● **Problem to solve**
Transcribe these records exactly, dropping every picture.

● **Exercise data**
==============================
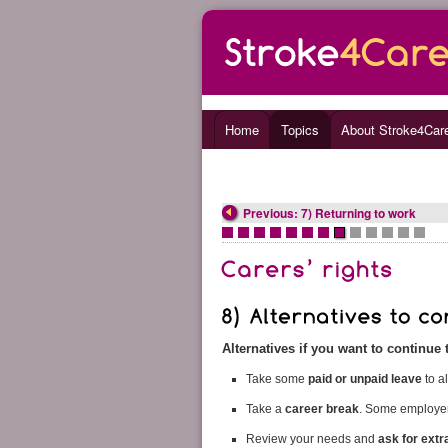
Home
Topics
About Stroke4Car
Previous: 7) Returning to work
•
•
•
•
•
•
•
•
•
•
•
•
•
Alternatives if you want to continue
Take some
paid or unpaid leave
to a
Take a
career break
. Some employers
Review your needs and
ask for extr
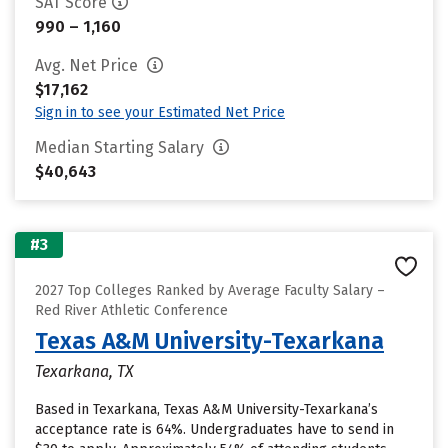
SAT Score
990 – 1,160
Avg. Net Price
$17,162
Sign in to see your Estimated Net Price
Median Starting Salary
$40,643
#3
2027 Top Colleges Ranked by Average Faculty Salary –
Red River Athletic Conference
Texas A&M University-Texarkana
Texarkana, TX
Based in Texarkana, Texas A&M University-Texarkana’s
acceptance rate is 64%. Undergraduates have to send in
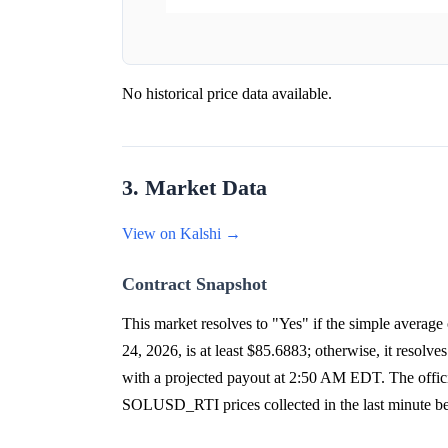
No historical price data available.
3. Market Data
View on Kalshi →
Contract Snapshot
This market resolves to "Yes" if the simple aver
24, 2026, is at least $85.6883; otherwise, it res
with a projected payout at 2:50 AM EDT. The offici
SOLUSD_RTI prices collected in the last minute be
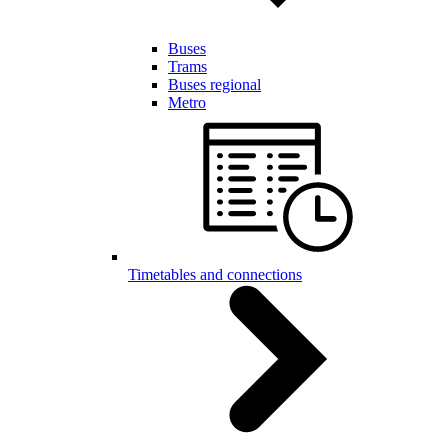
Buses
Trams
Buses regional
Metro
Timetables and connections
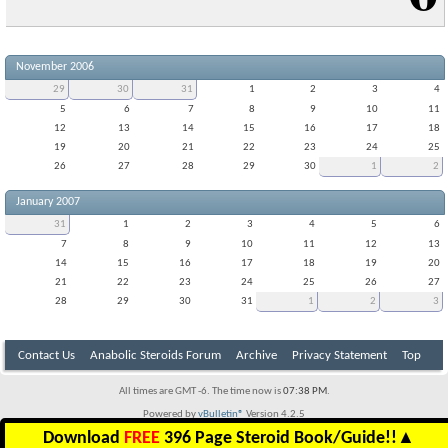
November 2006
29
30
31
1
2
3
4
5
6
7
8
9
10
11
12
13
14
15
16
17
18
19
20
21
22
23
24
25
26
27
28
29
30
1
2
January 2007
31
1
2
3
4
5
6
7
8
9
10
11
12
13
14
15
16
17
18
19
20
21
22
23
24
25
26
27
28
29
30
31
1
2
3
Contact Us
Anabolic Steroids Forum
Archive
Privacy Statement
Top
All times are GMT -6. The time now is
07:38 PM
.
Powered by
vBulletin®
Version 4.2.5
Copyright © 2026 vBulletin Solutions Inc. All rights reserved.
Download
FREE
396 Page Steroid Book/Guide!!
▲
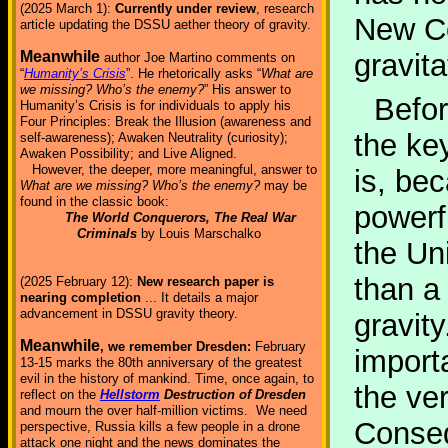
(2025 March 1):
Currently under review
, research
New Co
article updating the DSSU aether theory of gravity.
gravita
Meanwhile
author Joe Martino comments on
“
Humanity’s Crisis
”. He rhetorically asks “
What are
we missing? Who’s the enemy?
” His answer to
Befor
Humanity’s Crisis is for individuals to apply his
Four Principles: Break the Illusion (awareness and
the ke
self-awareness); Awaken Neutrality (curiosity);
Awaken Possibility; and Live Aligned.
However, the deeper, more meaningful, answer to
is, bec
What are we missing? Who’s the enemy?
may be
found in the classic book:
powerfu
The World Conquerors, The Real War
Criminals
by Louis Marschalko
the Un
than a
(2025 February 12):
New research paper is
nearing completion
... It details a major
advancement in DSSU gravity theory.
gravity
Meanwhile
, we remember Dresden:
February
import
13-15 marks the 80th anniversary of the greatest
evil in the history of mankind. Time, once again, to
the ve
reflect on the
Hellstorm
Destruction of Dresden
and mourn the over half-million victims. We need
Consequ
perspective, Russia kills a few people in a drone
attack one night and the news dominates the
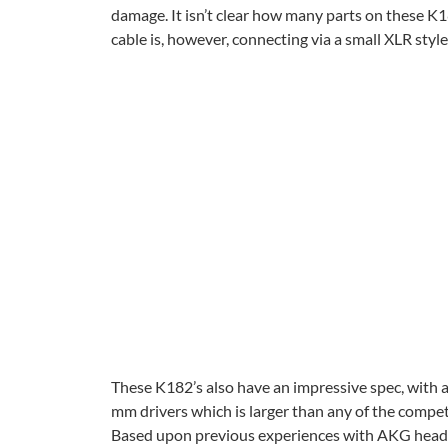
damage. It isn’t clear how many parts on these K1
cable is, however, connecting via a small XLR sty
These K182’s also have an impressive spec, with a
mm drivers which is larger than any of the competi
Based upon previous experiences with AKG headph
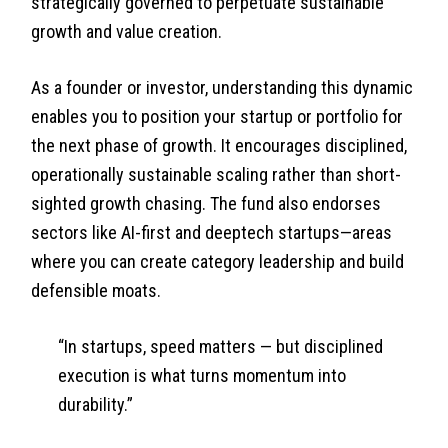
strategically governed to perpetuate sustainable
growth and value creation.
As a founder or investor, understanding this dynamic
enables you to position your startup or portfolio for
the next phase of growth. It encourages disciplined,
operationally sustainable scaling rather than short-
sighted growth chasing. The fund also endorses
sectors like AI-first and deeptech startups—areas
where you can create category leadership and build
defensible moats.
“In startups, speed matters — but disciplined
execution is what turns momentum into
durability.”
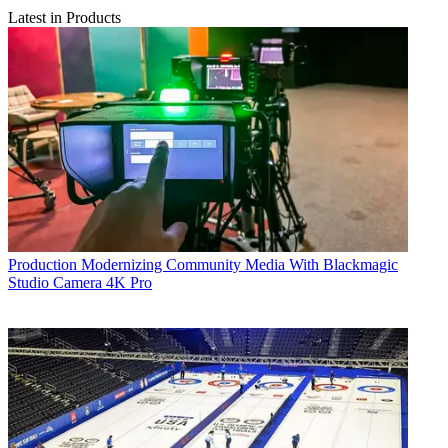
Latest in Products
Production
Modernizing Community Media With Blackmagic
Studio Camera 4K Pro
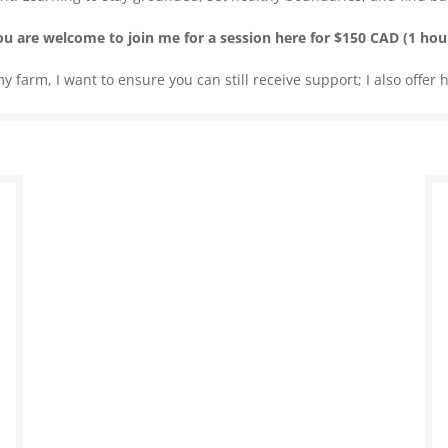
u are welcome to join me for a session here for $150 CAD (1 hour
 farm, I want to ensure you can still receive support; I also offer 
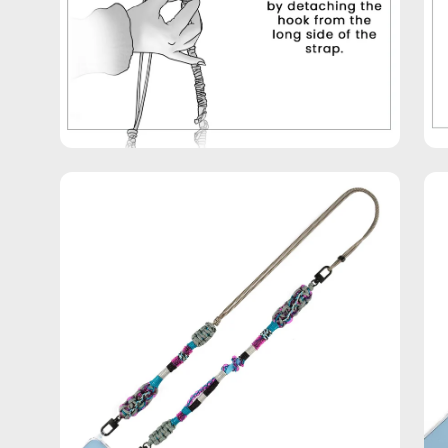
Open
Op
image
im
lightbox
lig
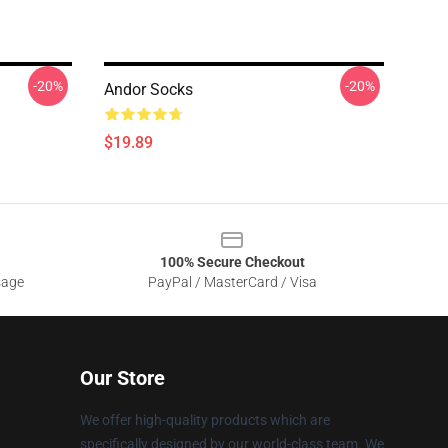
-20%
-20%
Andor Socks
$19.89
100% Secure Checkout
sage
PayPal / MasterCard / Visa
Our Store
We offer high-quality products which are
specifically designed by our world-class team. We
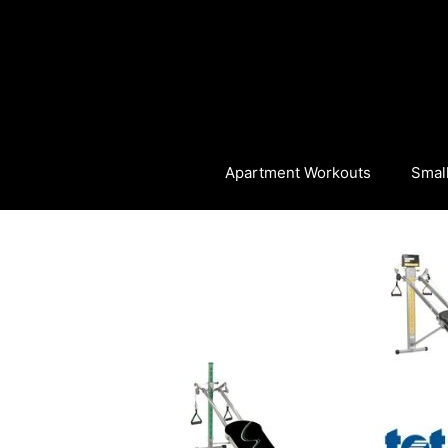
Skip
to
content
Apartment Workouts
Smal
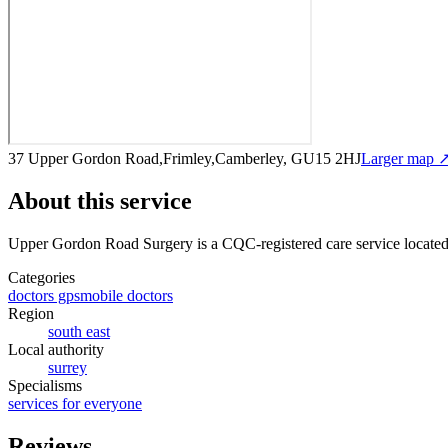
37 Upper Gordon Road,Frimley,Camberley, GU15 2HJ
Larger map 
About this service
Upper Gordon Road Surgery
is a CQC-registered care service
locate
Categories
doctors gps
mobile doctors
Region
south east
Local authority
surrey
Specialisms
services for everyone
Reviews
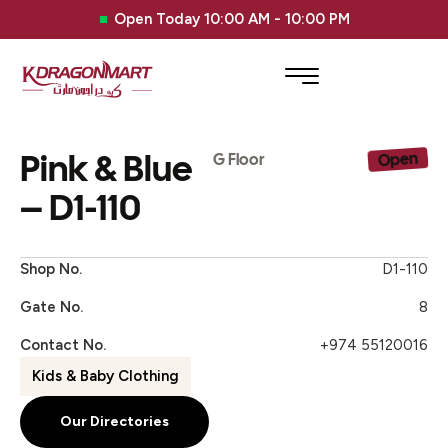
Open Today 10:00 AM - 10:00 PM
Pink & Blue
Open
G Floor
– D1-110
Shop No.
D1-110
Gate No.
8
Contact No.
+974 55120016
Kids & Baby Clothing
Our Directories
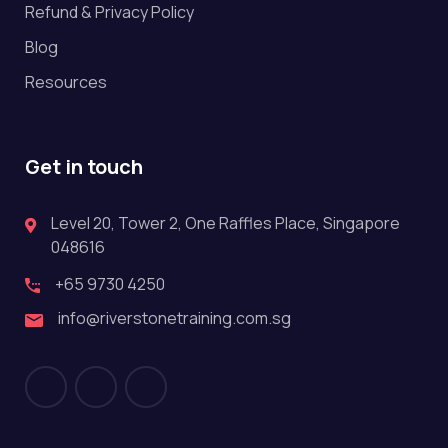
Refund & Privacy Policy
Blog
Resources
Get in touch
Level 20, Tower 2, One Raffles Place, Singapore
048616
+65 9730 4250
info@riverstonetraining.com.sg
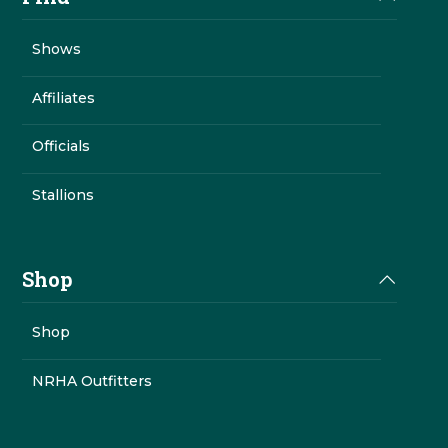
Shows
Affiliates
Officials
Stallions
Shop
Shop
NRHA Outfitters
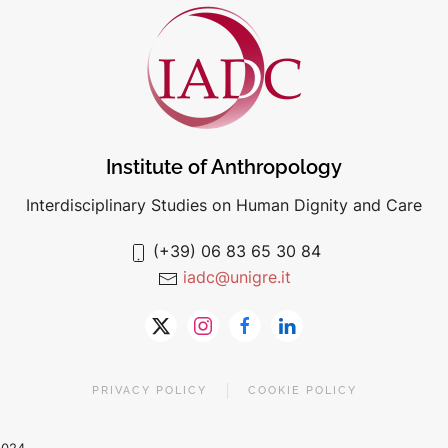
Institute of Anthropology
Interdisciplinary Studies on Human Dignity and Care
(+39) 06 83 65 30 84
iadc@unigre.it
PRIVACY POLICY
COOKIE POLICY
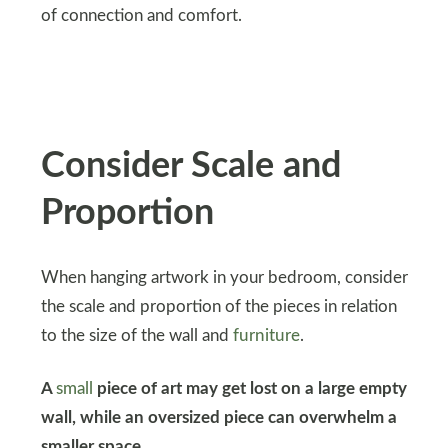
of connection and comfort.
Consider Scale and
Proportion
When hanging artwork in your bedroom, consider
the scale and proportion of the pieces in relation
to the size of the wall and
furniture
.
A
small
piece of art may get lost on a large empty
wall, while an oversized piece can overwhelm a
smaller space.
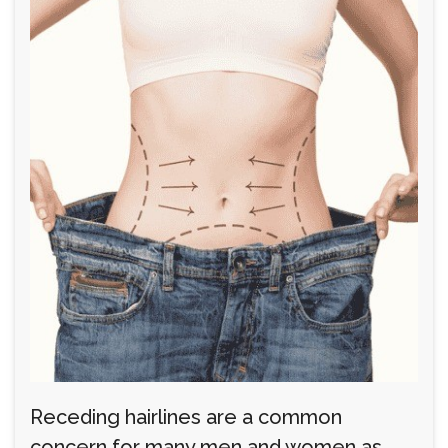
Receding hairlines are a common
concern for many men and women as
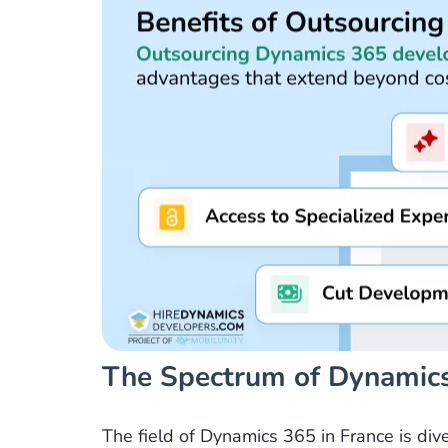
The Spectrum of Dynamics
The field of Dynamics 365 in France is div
==============================
● **Task response**
Home
Topics
About Stroke4Car
Previous: 7) Returning to work
•
•
•
•
•
•
•
•
•
•
•
•
•
Alternatives if you want to continue
Take some
paid or unpaid leave
to a
Take a
career break
. Some employers
Review your needs and
ask for extr
SAT Score
990 – 1,160
Avg. Net Price
$17,162
Sign in to see your Estimated Net Price
Median Starting Salary
$40,643
#3
2027 Top Colleges Ranked by Average Faculty Salary –
Red River Athletic Conference
Texas A&M University-Texarkana
Texarkana, TX
Based in Texarkana, Texas A&M University-Texarkana’s
acceptance rate is 64%. Undergraduates have to send in
No historical price data available.
3. Market Data
View on Kalshi →
Contract Snapshot
This market resolves to "Yes" if the simple aver
24, 2026, is at least $85.6883; otherwise, it res
with a projected payout at 2:50 AM EDT. The offici
SOLUSD_RTI prices collected in the last minute be
Buses
Trams
Buses regional
Metro
Timetables and connections
November 2006
29
30
31
1
2
3
4
5
6
7
8
9
10
11
12
13
14
15
16
17
18
19
20
21
22
23
24
25
26
27
28
29
30
1
2
January 2007
31
1
2
3
4
5
6
7
8
9
10
11
12
13
14
15
16
17
18
19
20
21
22
23
24
25
26
27
28
29
30
31
1
2
3
Contact Us
Anabolic Steroids Forum
Archive
Privacy Statement
Top
All times are GMT -6. The time now is
07:38 PM
.
Powered by
vBulletin®
Version 4.2.5
Copyright © 2026 vBulletin Solutions Inc. All rights reserved.
Download
FREE
396 Page Steroid Book/Guide!!
▲
(2025 March 1):
Currently under review
, research
New Co
article updating the DSSU aether theory of gravity.
gravita
Meanwhile
author Joe Martino comments on
“
Humanity’s Crisis
”. He rhetorically asks “
What are
we missing? Who’s the enemy?
” His answer to
Befor
Humanity’s Crisis is for individuals to apply his
Four Principles: Break the Illusion (awareness and
the ke
self-awareness); Awaken Neutrality (curiosity);
Awaken Possibility; and Live Aligned.
However, the deeper, more meaningful, answer to
is, bec
What are we missing? Who’s the enemy?
may be
found in the classic book:
powerfu
The World Conquerors, The Real War
Criminals
by Louis Marschalko
the Un
than a
(2025 February 12):
New research paper is
nearing completion
... It details a major
advancement in DSSU gravity theory.
gravity
Meanwhile
, we remember Dresden:
February
import
13-15 marks the 80th anniversary of the greatest
evil in the history of mankind. Time, once again, to
the ve
reflect on the
Hellstorm
Destruction of Dresden
and mourn the over half-million victims. We need
Consequ
perspective, Russia kills a few people in a drone
attack one night and the news dominates the
damage. It isn’t clear how many parts on these K1
cable is, however, connecting via a small XLR sty
These K182’s also have an impressive spec, with a
mm drivers which is larger than any of the competi
Based upon previous experiences with AKG headph
strategically governed to perpetuate sustainable
growth and value creation.
As a founder or investor, understanding this dynamic
enables you to position your startup or portfolio for
the next phase of growth. It encourages disciplined,
operationally sustainable scaling rather than short-
sighted growth chasing. The fund also endorses
sectors like AI-first and deeptech startups—areas
where you can create category leadership and build
defensible moats.
“In startups, speed matters — but disciplined
execution is what turns momentum into
durability.”
Latest in Products
Production
Modernizing Community Media With Blackmagic
Studio Camera 4K Pro
u are welcome to join me for a session here for $150 CAD (1 hour
 farm, I want to ensure you can still receive support; I also offer 
Open
Op
image
im
lightbox
lig
-20%
-20%
Andor Socks
$19.89
100% Secure Checkout
sage
PayPal / MasterCard / Visa
Our Store
We offer high-quality products which are
specifically designed by our world-class team. We
Skip
to
content
Apartment Workouts
Smal
37 Upper Gordon Road,Frimley,Camberley, GU15 2HJ
Larger map 
About this service
Upper Gordon Road Surgery
is a CQC-registered care service
locate
Categories
doctors gps
mobile doctors
Region
south east
Local authority
surrey
Specialisms
services for everyone
Reviews
Open Today 10:00 AM - 10:00 PM
Pink & Blue
Open
G Floor
– D1-110
Shop No.
D1-110
Gate No.
8
Contact No.
+974 55120016
Kids & Baby Clothing
Our Directories
Refund & Privacy Policy
Blog
Resources
Get in touch
Level 20, Tower 2, One Raffles Place, Singapore
048616
+65 9730 4250
info@riverstonetraining.com.sg
Shows
Affiliates
Officials
Stallions
Shop
Shop
NRHA Outfitters
Institute of Anthropology
Interdisciplinary Studies on Human Dignity and Care
(+39) 06 83 65 30 84
iadc@unigre.it
PRIVACY POLICY
COOKIE POLICY
of connection and comfort.
Consider Scale and
Proportion
When hanging artwork in your bedroom, consider
the scale and proportion of the pieces in relation
to the size of the wall and
furniture
.
A
small
piece of art may get lost on a large empty
wall, while an oversized piece can overwhelm a
smaller space.
Receding hairlines are a common
concern for many men and women as
The Spectrum of Dynamics
The field of Dynamics 365 in France is div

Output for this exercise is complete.